Insights not generated #133

ben-manes · 2022-04-30T05:04:31Z

The only hint is that the completion step reports Source code overwritten errors, which I think is due to CI recompiling to remove debug symbols the artifact.

The text was updated successfully, but these errors were encountered:

varunsh-coder · 2022-04-30T05:16:31Z

Thanks for reporting @ben-manes. I’m looking into it.

ben-manes · 2022-04-30T05:18:08Z

Thanks @varunsh-coder. It was a matrix run and I noticed both generated the same insights url, so maybe that confused it? (enabled on Caffeine Tests 11 and 17)

varunsh-coder · 2022-04-30T05:33:12Z

@ben-manes it generates a single insights URL per workflow run, so that was not the issue. I re-ran the analysis and it worked fine. You can see the insights here: https://app.stepsecurity.io/github/ben-manes/caffeine/actions/runs/2248437529

I will investigate why it did not generate it the first time. I think it was a transient error fetching workflow details from GitHub API.

Thanks for trying out harden-runner! I did notice the large number of annotations for source code overwritten. I am trying to figure out a good user experience to disable those if it is a false positive. Let me know if you have ideas. Thanks!

ben-manes · 2022-04-30T05:34:24Z

okay, awesome! You are welcome to close this then 🙂

ben-manes · 2022-04-30T05:45:18Z

hmm.. after trying a run with the suggested block list it fails with connection refused

https://github.com/ben-manes/caffeine/runs/6238249024?check_suite_focus=true

ben-manes · 2022-04-30T05:49:55Z

Appended to the list, trying again
https://github.com/ben-manes/caffeine/runs/6238294593?check_suite_focus=true

varunsh-coder · 2022-04-30T06:05:47Z

Appended to the list, trying again
https://github.com/ben-manes/caffeine/runs/6238294593?check_suite_focus=true

api.azul.com did not show in the insights because of a known bug - where two domains resolve to same IP. It was resolved in the first run.
https://github.com/ben-manes/caffeine/runs/6236868734?check_suite_focus=true#step:26:30

services.gradle.org was not resolved in the first run. That one is odd.

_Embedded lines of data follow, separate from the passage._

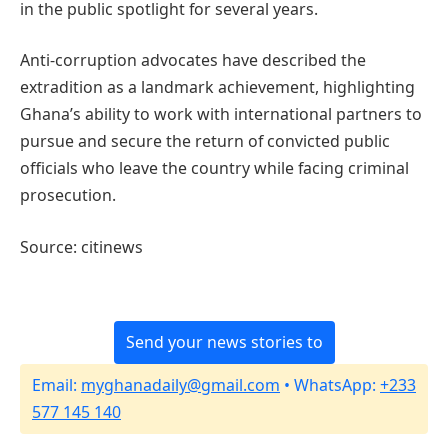
in the public spotlight for several years.
Anti-corruption advocates have described the
extradition as a landmark achievement, highlighting
Ghana’s ability to work with international partners to
pursue and secure the return of convicted public
officials who leave the country while facing criminal
prosecution.
Source: citinews
Send your news stories to
Email:
myghanadaily@gmail.com
• WhatsApp:
+233
577 145 140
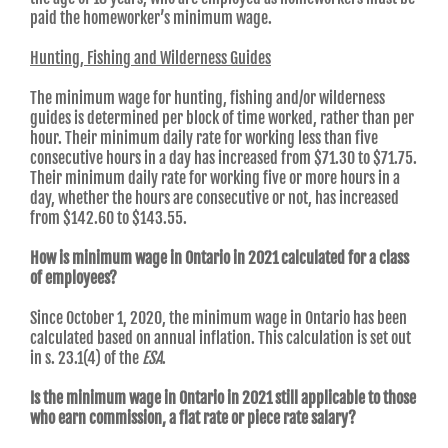
paid the homeworker’s minimum wage.
Hunting, Fishing and Wilderness Guides
The minimum wage for hunting, fishing and/or wilderness
guides is determined per block of time worked, rather than per
hour. Their minimum daily rate for working less than five
consecutive hours in a day has increased from $71.30 to $71.75.
Their minimum daily rate for working five or more hours in a
day, whether the hours are consecutive or not, has increased
from $142.60 to $143.55.
How is minimum wage in Ontario in 2021 calculated for a class
of employees?
Since October 1, 2020, the minimum wage in Ontario has been
calculated based on annual inflation. This calculation is set out
in s. 23.1(4) of the
ESA
.
Is the minimum wage in Ontario in 2021 still applicable to those
who earn commission, a flat rate or piece rate salary?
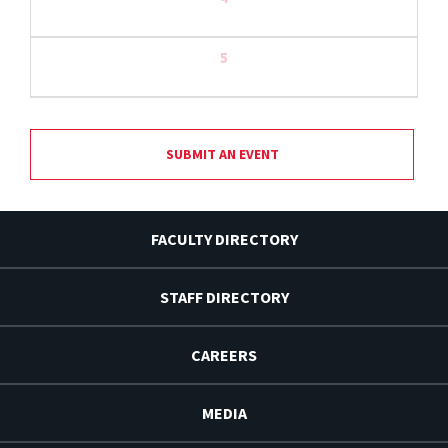
5
SUBMIT AN EVENT
FACULTY DIRECTORY
STAFF DIRECTORY
CAREERS
MEDIA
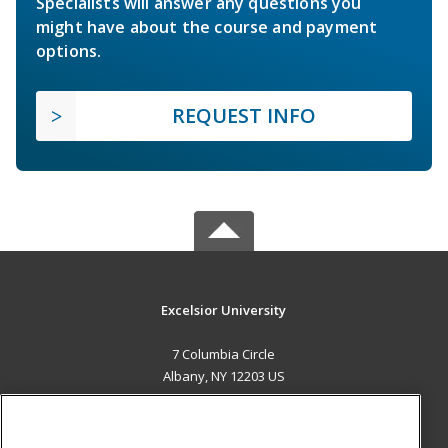
Specialists will answer any questions you
might have about the course and payment
options.
REQUEST INFO
Excelsior University
7 Columbia Circle
Albany, NY 12203 US
MAIN CONTENT
Career Training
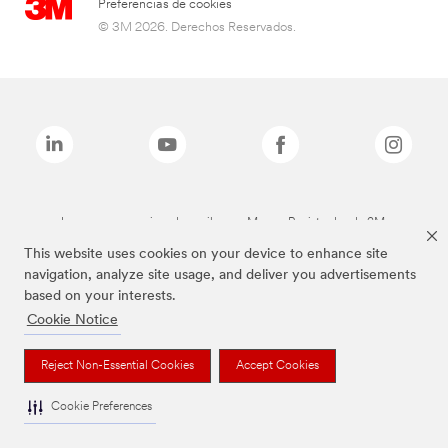
Preferencias de cookies
© 3M 2026. Derechos Reservados.
Las marcas mencionadas arriba son Marcas Registradas de 3M.
This website uses cookies on your device to enhance site
navigation, analyze site usage, and deliver you advertisements
based on your interests.
Cookie Notice
Reject Non-Essential Cookies
Accept Cookies
Cookie Preferences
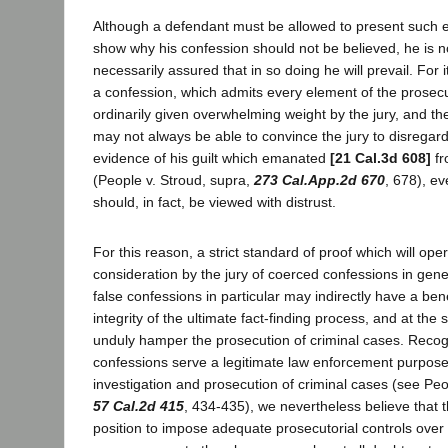
Although a defendant must be allowed to present such e
show why his confession should not be believed, he is n
necessarily assured that in so doing he will prevail. For 
a confession, which admits every element of the prosecu
ordinarily given overwhelming weight by the jury, and th
may not always be able to convince the jury to disregard
evidence of his guilt which emanated
[21 Cal.3d 608]
fr
(People v. Stroud, supra,
273 Cal.App.2d 670
, 678), e
should, in fact, be viewed with distrust.
For this reason, a strict standard of proof which will ope
consideration by the jury of coerced confessions in gen
false confessions in particular may indirectly have a bene
integrity of the ultimate fact-finding process, and at the 
unduly hamper the prosecution of criminal cases. Recogn
confessions serve a legitimate law enforcement purpose,
investigation and prosecution of criminal cases (see Peo
57 Cal.2d 415
, 434-435), we nevertheless believe that 
position to impose adequate prosecutorial controls over 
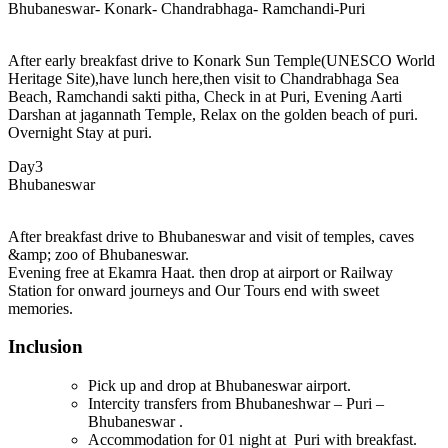
Bhubaneswar- Konark- Chandrabhaga- Ramchandi-Puri
After early breakfast drive to Konark Sun Temple(UNESCO World
Heritage Site),have lunch here,then visit to Chandrabhaga Sea
Beach, Ramchandi sakti pitha, Check in at Puri, Evening Aarti
Darshan at jagannath Temple, Relax on the golden beach of puri.
Overnight Stay at puri.
Day3
Bhubaneswar
After breakfast drive to Bhubaneswar and visit of temples, caves
&amp; zoo of Bhubaneswar.
Evening free at Ekamra Haat. then drop at airport or Railway
Station for onward journeys and Our Tours end with sweet
memories.
Inclusion
Pick up and drop at Bhubaneswar airport.
Intercity transfers from Bhubaneshwar – Puri –
Bhubaneswar .
Accommodation for 01 night at Puri with breakfast.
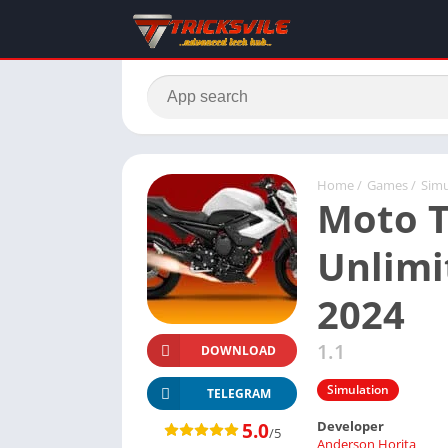
Home
/
Games
/
Simu
Moto T
Unlim
2024
1.1
DOWNLOAD
Simulation
TELEGRAM
Developer
5.0
/5
Anderson Horita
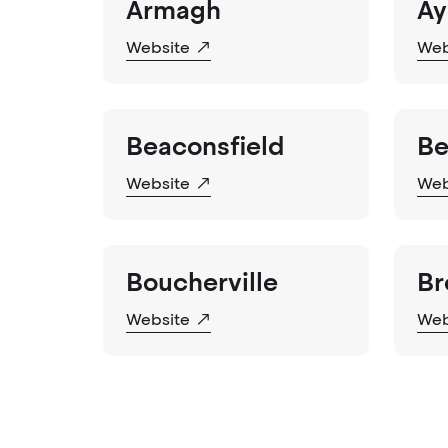
Armagh
Ay
Website
Web
Beaconsfield
Be
Website
Web
Boucherville
Br
Website
Web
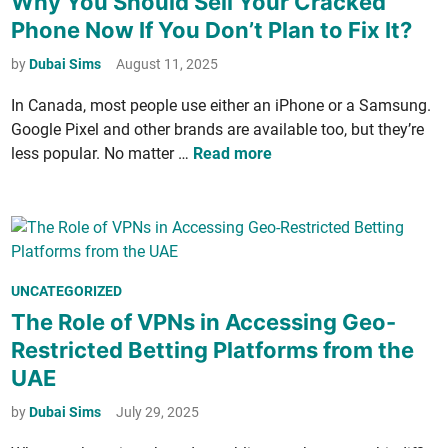
Why You Should Sell Your Cracked
o
a
s
u
r
n
Phone Now If You Don’t Plan to Fix It?
W
t
r
o
i
a
e
by
Dubai Sims
August 11, 2025
e
M
n
l
d
G
a
t
In Cana­da, most peo­ple use either an iPhone or a Sam­sung.
k
i
e
s
h
Google Pix­el and oth­er brands are avail­able too, but they’re
i
n
n
­
e
W
less pop­u­lar. No mat­ter …
Read more
n
­
t
S
h
t
e
e
a
y
h
r
r
n
Y
e
s
d
o
P
a
,
:
u
a
­
P
W
P
UNCATEGORIZED
S
r
t
r
h
o
The Role of VPNs in Accessing Geo-
h
k
i
e
y
s
o
Restricted Betting Platforms from the
o
­
E
t
u
UAE
n
c
v
e
l
s
i
e
d
by
Dubai Sims
July 29, 2025
d
­
r
i
S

You will need to add couple more I think. These were part of caffeine tests (17) but were not correlated with the right steps, so did not show up in the recommended policy. Will look into this.
coveralls.io:443
sonarcloud.io:443

ben-manes · 2022-04-30T06:08:02Z

done, thank you!
(2 hour builds unfortunately)

https://github.com/ben-manes/caffeine/actions/runs/2249141656

varunsh-coder · 2022-04-30T13:26:32Z

done, thank you! (2 hour builds unfortunately)

https://github.com/ben-manes/caffeine/actions/runs/2249141656

Looks like this one ran fine and insights were also generated. I have created separate issues to track findings from these runs.

ben-manes · 2022-04-30T14:28:43Z

Perfect, thanks!

varunsh-coder · 2022-05-01T00:22:33Z

Hi @ben-manes I am observing the runs and it looks like there were more endpoints called in master, so you had to adjust.
You should not need gheus1ubt20cus1diag.blob.core.windows.net:443 and it anyways changes with each run. So if you get a chance, you can remove that one.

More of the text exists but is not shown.